I’ve been working recently on different visualizations of the geolocation information I’ve discussed on a couple of previous occasions. (See posts on the corpus, on method and accuracy, and on an earlier style of mapping.)
Here’s the latest: Below are Google Fusion Tables intensity maps of the distribution of named places in my corpus (1098 volumes of U.S. fiction dating from 1851-75; good but not final data, so don’t get carried away just yet), aggregated by nation and by U.S. state.
Named locations aggregated by nation, linear density scale.
(WordPress.com doesn’t allow embedded iframes; click on this (or any) map to see the live version, which includes raw counts per territory on mouseover.)
This first figure mostly shows that the large majority of named places in books written around the Civil War are located in the United States. But (a.) there’s a fair amount of international distribution and (b.) there’s more variation in that international distribution than the shading here reveals. (FWIW, the distribution looks power-law-like, but I haven’t checked yet.)
For better comparative resolution, we can use log-scaled density shading. Note that this of course flattens the difference between high and low densities, which is why I’ve included both figures.
The log scale brings out a bit better the comparatively high concentrations of named places in western Europe, the Middle East, Russia (who knew?), China, India, Canada, Mexico, Brazil, and Australia. (If I’m remembering right, Greenland is all Melville.

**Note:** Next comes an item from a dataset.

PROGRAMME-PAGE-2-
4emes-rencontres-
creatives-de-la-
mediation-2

But don’t quote me on that.)
What about the distribution within the United States? Ask and ye shall receive:
New York, Virginia, and Massachusetts stand out; PA, CA, TX, and LA also have pretty decent numbers. A lot of flattening in this visualization, though, so …
The log version:
Interesting how this shows more clearly the notable density in the south and midwest.

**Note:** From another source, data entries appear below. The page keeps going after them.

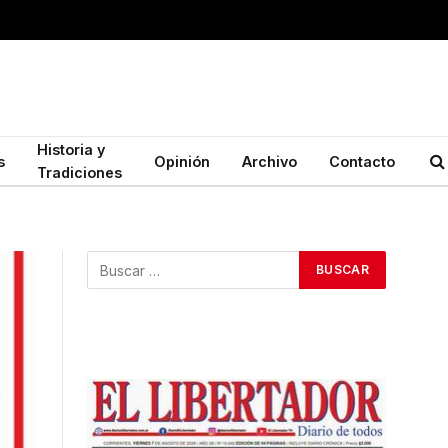
Historia y
s
Opinión
Archivo
Contacto
Tradiciones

More to come, especially time-resolved series (which should be really useful) and city/POI-level maps.
Two notes in passing:
1. Fusion Tables (the tool) and fusion tables (the output) are really cool. They’re dead simple; the charts here took about 15 minutes to create once I’d dumped the relevant data from MySQL. Great for testing and prototyping. But there are limits on what they can do and they’re not terribly flexible outside the things they’re built to do. I had to generate the log counts in Excel, for instance, because you can’t perform computations on aggregated data. (The aggregation itself was totally painless, though, as was the export-import.)
2. I’ll probably need a different package for the city-level mapping, because fusion tables intensity maps will only show 250 data points at a time. Even in my reduced and cleaned data, I have about 1700 unique locations. Also thinking about exactly how to represent both number of instances (marker size, I think) and time-evolution (maybe something like the Outbreak-style Walmart map from FlowingData, though I’d like for my sanity to avoid Flash.)
[Update: It would obviously also be interesting to compare these densities–and their evolution over time–to census data from the period. This is In The Works.]